__Dataset excerpts__:
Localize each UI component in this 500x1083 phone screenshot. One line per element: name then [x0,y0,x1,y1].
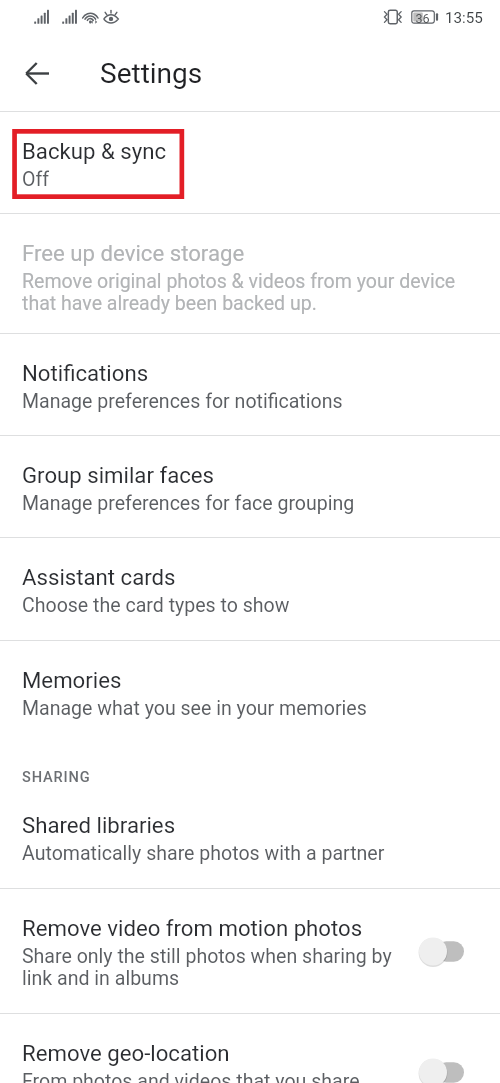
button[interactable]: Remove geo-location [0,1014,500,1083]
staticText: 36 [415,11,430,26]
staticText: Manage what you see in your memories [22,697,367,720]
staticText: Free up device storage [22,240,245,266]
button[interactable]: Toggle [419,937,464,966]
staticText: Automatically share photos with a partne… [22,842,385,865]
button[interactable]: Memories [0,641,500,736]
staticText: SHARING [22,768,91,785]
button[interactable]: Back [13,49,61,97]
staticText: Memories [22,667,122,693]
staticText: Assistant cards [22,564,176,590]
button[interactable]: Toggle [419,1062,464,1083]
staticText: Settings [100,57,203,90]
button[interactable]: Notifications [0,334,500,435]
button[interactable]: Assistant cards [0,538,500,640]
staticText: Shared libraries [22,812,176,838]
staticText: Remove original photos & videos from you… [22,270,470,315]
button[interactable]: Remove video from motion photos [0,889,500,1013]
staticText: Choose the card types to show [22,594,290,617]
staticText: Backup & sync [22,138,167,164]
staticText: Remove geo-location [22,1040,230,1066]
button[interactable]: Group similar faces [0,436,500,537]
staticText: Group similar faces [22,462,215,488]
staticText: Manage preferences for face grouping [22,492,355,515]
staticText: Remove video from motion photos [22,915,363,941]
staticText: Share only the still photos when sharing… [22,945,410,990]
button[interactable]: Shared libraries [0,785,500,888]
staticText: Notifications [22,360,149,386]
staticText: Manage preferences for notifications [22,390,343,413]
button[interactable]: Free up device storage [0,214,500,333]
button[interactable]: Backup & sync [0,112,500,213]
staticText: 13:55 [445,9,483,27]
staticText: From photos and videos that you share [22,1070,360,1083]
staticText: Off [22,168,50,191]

__Work item__:
Lines holding the string "preferences" are the answer; copy each one from the listing above.

__Output for this task__:
staticText: Manage preferences for face grouping [22,492,355,515]
staticText: Manage preferences for notifications [22,390,343,413]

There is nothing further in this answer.